By Sheldon Wolf and Dana Hines
1. Have an annual and a longer-term Development Plan. Have this plan (based on Board participation) approved by the Board.
2. Define success to include cultivation and stewardship.
3. Know your marketplace. Who is your competition? What are they doing?
4. Read donor lists. Collect playbills. Read donor walls in libraries, hospitals, wherever names are listed. Having money is not enough. Who has charitable intent?
5. Know your Board? Who has greater capacity?
6. Seek out a Board member who will challenge other Board members to increase their gifts.
7. Use the nominating process to introduce the expectation of high giving levels.
8. Expand the circle of people invested in your museum by adding non-Board members to your committees.
9. Create ad hoc committees of non-Board members.
10. A major gift named after the founder or a key generous donor allows the message to be “Join this chain of philanthropy that extends back to our very beginnings.”
11. Draft a letter for Board members to send to their personal and business contacts.

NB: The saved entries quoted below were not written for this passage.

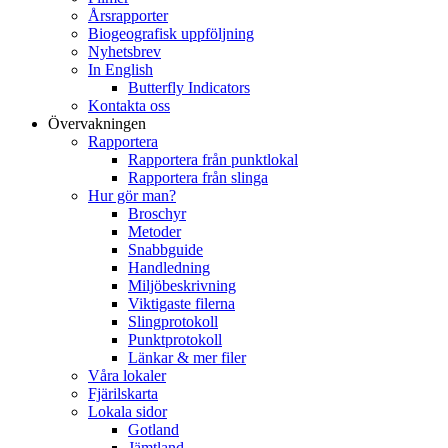
Årsrapporter
Biogeografisk uppföljning
Nyhetsbrev
In English
Butterfly Indicators
Kontakta oss
Övervakningen
Rapportera
Rapportera från punktlokal
Rapportera från slinga
Hur gör man?
Broschyr
Metoder
Snabbguide
Handledning
Miljöbeskrivning
Viktigaste filerna
Slingprotokoll
Punktprotokoll
Länkar & mer filer
Våra lokaler
Fjärilskarta
Lokala sidor
Gotland
Jämtland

12. The words, “Join me,” are extremely powerful.
13. The words, “Join us,” are extremely powerful. 100% participation by your Board in your campaigns is essential.
14. The more personal the approach, the more effective it will be.
15. Cultivate long-term relationships with donors to the collection.
16. Join the most important civic groups in your community. Be seen as a “player.”
17. Be visible at other cultural institutions and major community events.
18. Foundation executives are people. Meet them.
19. Every grant proposal tells a story. What need will you address? Why now? Why you?
20. Use special events to cultivate new relationships.
21. Thank special event guests as they enter, during the event, and as they leave.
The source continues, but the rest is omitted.